ブラジル 五輪前の政争が心配だ
ブラジル下院がルセフ大統領に対する弾劾決議を採択した。上院も弾劾賛成派が多いと見られており、ルセフ氏は職務停止に追い込まれる公算が大きい。8月のリオ五輪は国家元首不在での開催となりそうだ。
弾劾決議の理由は、政府予算の赤字を隠すために不正な会計処理をしたことだ。政権側は「これまでも行われてきた慣行だ」と反論したが、支持率低迷を受けて連立与党内から離反が相次いだ。
背景にはルラ前政権から2代続いている分配重視の経済政策がある。
ルラ政権下では世界的な金融緩和に伴うカネ余りで大量の資金が流入した。中国向けの資源輸出も好調だった。左派のルラ前大統領は豊かな財政を使って手厚い貧困対策を取り任期末まで高い支持率を誇った。
しかし、ルラ政権の後継であるルセフ政権になって環境は一変した。
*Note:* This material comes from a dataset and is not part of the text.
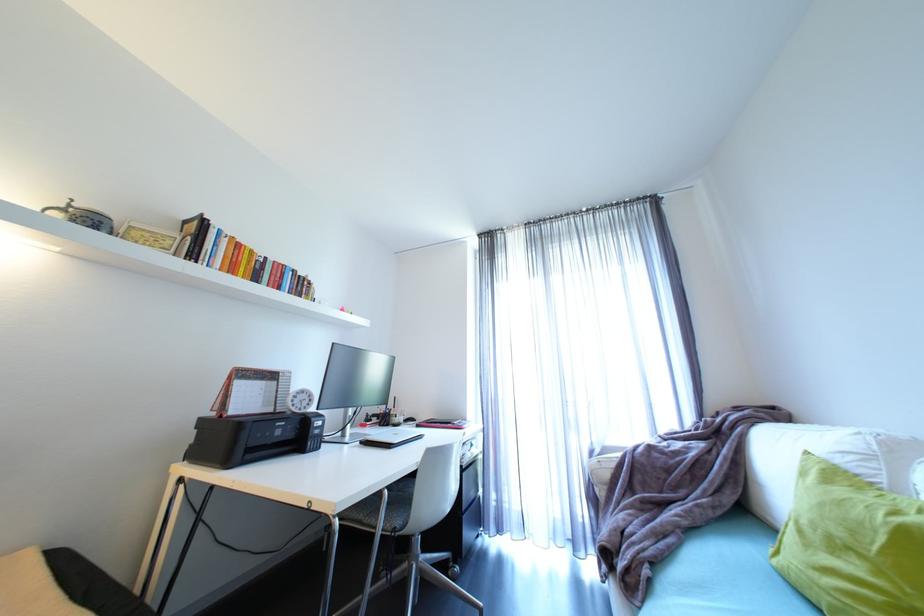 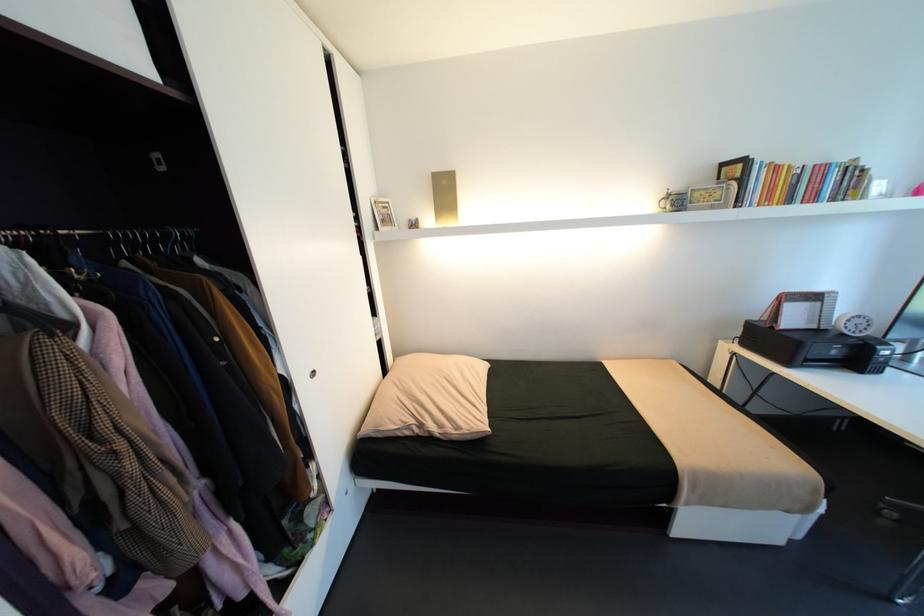 Find the pixel in the second image that matches (x=82, y=205) in the first image.

(676, 192)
好況を支えた資金は米国が利上げに転じたことで逃げ始めた。中国経済の減速もあって資源価格は低迷し、ブラジル経済はマイナス成長に転落した。
ルラ政権下で約3000万人が貧困層から脱したのに、この2年間で約800万人が中間層から貧困層に逆戻りしたとされるほどだ。
時を同じくして、前大統領を含む与党幹部らの関与が疑われる巨額の汚職事件が明るみに出た。
ルセフ氏は捜査対象になっていないが、不況と汚職に対する国民の怒りは現職大統領に向かっている。
気がかりなのは五輪への影響だ。
幸いなことに、国際オリンピック委員会(IOC)のバッハ会長は昨年末に「ここまできたら政治の影響は受けにくい」という見通しを語っている。
2年前のサッカー・ワールドカップ(W杯)のような施設建設の遅れはなく、会場は一部を除いて完成している。W杯で見られた大規模な反対デモも今回はないという。
一方で、ルセフ氏はギリシャでの採火式出席を取りやめた。職務停止となれば、開会式で各国首脳を出迎えるのはテメル副大統領となる。
その場合には、急速な経済成長で注目されたBRICSという新興5カ国の一角を占め、南米初の五輪を開く地域大国の国際イメージが損なわれることは避けられないだろう。
世論調査では6割以上の国民がルセフ氏の罷免に賛成しているという。だが、ブラジルを取り巻く経済環境を考えれば、政権が代わっても景気を改善するのは簡単ではない。ジカ熱の流行など国民生活に密着した課題への対処も急務だ。
国際社会の耳目が集まる五輪に向けて、ブラジル政界が落ち着きを取り戻すよう求めたい。